G = pg.Matrix(rows=1, cols=len(startModel))
for i in range(3):
    G.setVal(0, i, 1)

c = pg.Vector(1, pg.sum(synthk))
inv.setParameterConstraints(G, c, 100)
model2 = inv.run(rhoa, error, lam=1000, startModel=startModel)
print(model2)
print(inv.chi2(), inv.relrms(), pg.sum(inv.model[:nlay-1]))

fop: <pygimli.physics.ves.vesModelling.VESModelling object at 0x7f40f9ca0220>
Data transformation: <pygimli.core._pygimli_.RTransLog object at 0x7f40f57636a0>
Model transformation (cumulative):
         0 <pygimli.core._pygimli_.RTransLogLU object at 0x7f40f4e06680>
         1 <pygimli.core._pygimli_.RTransLogLU object at 0x7f40f4ee9420>
min/max (data): 88.33/312
min/max (error): 3%/3%
min/max (start model): 8/140
--------------------------------------------------------------------------------
Jacobian MT:( 0 -- 7 ) / 7 ...
inv.iter 0 ... chi² =  190.10
--------------------------------------------------------------------------------
inv.iter 1 ... Jacobian MT:( 0 -- 7 ) / 7 ...
chi² =  167.58 (dPhi = 11.84%) lam: 1000.0
--------------------------------------------------------------------------------
inv.iter 2 ... Jacobian MT:( 0 -- 7 ) / 7 ...
chi² =  163.49 (dPhi = 2.44%) lam: 1000.0
--------------------------------------------------------------------------------
inv.iter 3 ... Jacobian MT:( 0 -- 7 ) / 7 ...
chi² =  145.41 (dPhi = 11.06%) lam: 1000.0
--------------------------------------------------------------------------------
inv.iter 4 ... Jacobian MT:( 0 -- 7 ) / 7 ...
chi² =   75.56 (dPhi = 48.03%) lam: 1000.0
--------------------------------------------------------------------------------
inv.iter 5 ... Jacobian MT:( 0 -- 7 ) / 7 ...
chi² =   42.94 (dPhi = 43.18%) lam: 1000.0
--------------------------------------------------------------------------------
inv.iter 6 ... Jacobian MT:( 0 -- 7 ) / 7 ...
chi² =   10.66 (dPhi = 75.17%) lam: 1000.0
--------------------------------------------------------------------------------
inv.iter 7 ... Jacobian MT:( 0 -- 7 ) / 7 ...
chi² =    1.14 (dPhi = 89.33%) lam: 1000.0
--------------------------------------------------------------------------------
inv.iter 8 ... Jacobian MT:( 0 -- 7 ) / 7 ...
chi² =    0.85 (dPhi = 25.19%) lam: 1000.0


################################################################################
#                  Abort criterion reached: chi² <= 1 (0.85)                   #
################################################################################
7 [0.4755776777228442, 3.7908826308108723, 5.737859354785321, 99.98585356290495, 462.2946464467531, 19.283180379893853, 775.9349467624263]
0.8513158854632327 2.7803159352775815 10.004319663319038

All three models are plotted together and are equivalently fitting the data. Due to the additional constraints, the model is much closer to the synthetic.
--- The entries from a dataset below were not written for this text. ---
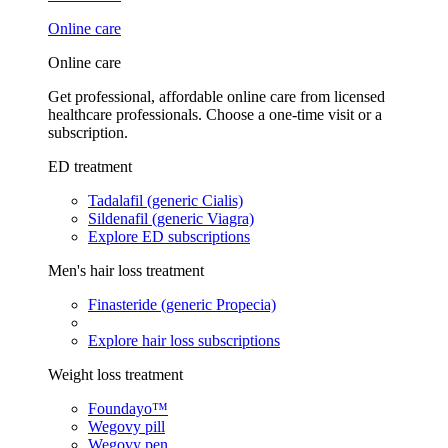
Online care
Online care
Get professional, affordable online care from licensed
healthcare professionals. Choose a one-time visit or a
subscription.
ED treatment
Tadalafil (generic Cialis)
Sildenafil (generic Viagra)
Explore ED subscriptions
Men's hair loss treatment
Finasteride (generic Propecia)
Explore hair loss subscriptions
Weight loss treatment
Foundayo™
Wegovy pill
Wegovy pen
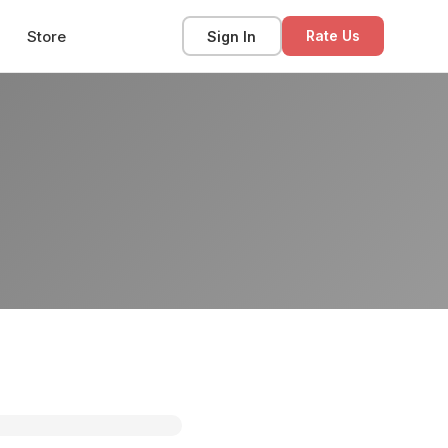
Store
Sign In
Rate Us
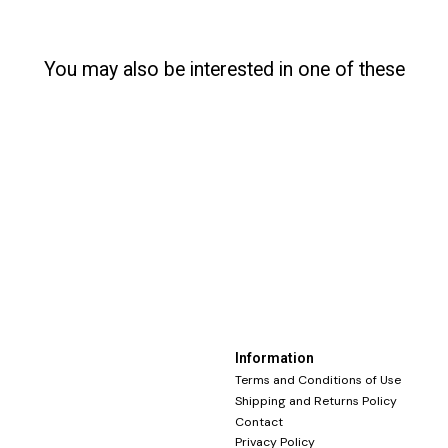
You may also be interested in one of these
Information
Terms and Conditions of Use
Shipping and Returns Policy
Contact
Privacy Policy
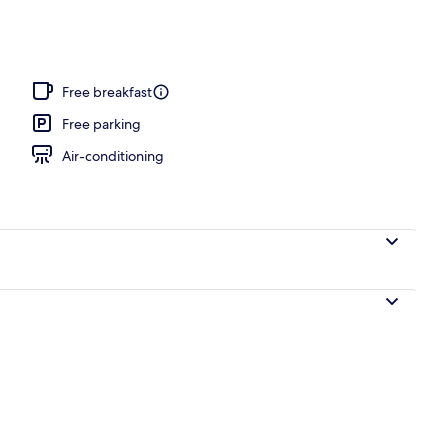
, pool loungers
Free breakfast
Free parking
Air-conditioning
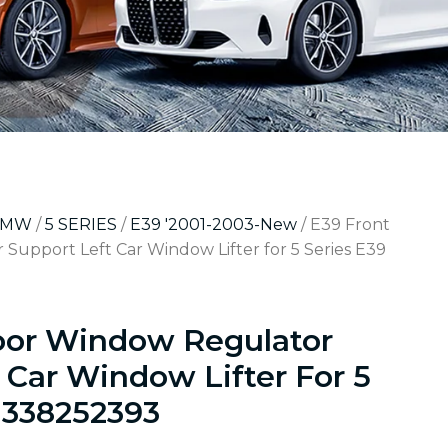
BMW
/
5 SERIES
/
E39 '2001-2003-New
/ E39 Front
upport Left Car Window Lifter for 5 Series E39
oor Window Regulator
 Car Window Lifter For 5
1338252393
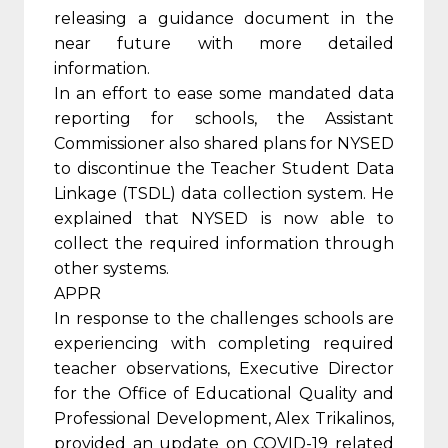
releasing a guidance document in the
near future with more detailed
information.
In an effort to ease some mandated data
reporting for schools, the Assistant
Commissioner also shared plans for NYSED
to discontinue the Teacher Student Data
Linkage (TSDL) data collection system. He
explained that NYSED is now able to
collect the required information through
other systems.
APPR
In response to the challenges schools are
experiencing with completing required
teacher observations, Executive Director
for the Office of Educational Quality and
Professional Development, Alex Trikalinos,
provided an update on COVID-19 related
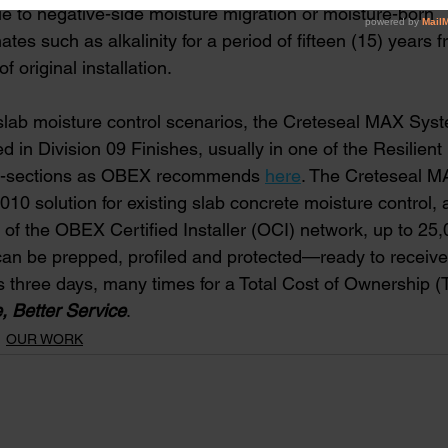
lure due to negative-side moisture migration or moisture-born
aminates such as alkalinity for a period of fifteen (15) years 
e of original installation.   
e slab moisture control scenarios, the Creteseal MAX Sys
ed in Division 09 Finishes, usually in one of the Resilient 
ub-sections as OBEX recommends
here
. The Creteseal M
0 solution for existing slab concrete moisture control, 
of the OBEX Certified Installer (OCI) network, up to 25,
can be prepped, profiled and protected—ready to receive 
s three days, many times for a Total Cost of Ownership (
, Better Service
. 
OUR WORK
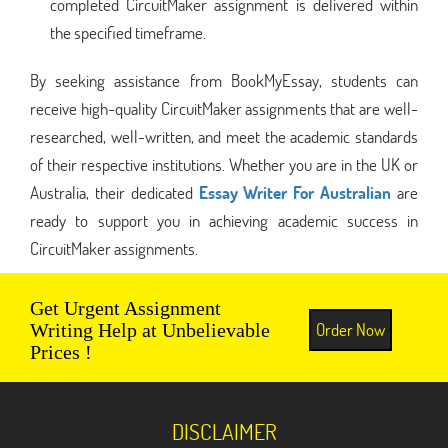
completed CircuitMaker assignment is delivered within
the specified timeframe.
By seeking assistance from BookMyEssay, students can
receive high-quality CircuitMaker assignments that are well-
researched, well-written, and meet the academic standards
of their respective institutions. Whether you are in the UK or
Australia, their dedicated
Essay Writer For Australian
are
ready to support you in achieving academic success in
CircuitMaker assignments.
Get Urgent Assignment
Order Now
Writing Help at Unbelievable
Prices !
DISCLAIMER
fig, ax = pg.plt.subplots()
drawModel1D(ax, synthk, synres, plot="semilogx", label="synth")
drawModel1D(ax, model=model1, label="unconstrained")
drawModel1D(ax, model=model2, label="constrained")
ax.set_ylim(15, 0)
ax.grid(True)
ax.legend()

<matplotlib.legend.Legend object at 0x7f40f576b8e0>

References

Wagner, F.M., Mollaret, C., Günther, T., Kemna, A., Hauck, A. (2019):

Quantitative imaging of water, ice, and air in permafrost systems through petrophysical joint inversion of seismic refraction and electrical resistivity data. Geophys. J. Int. 219, 1866-1875. doi:10.1093/gji/ggz402.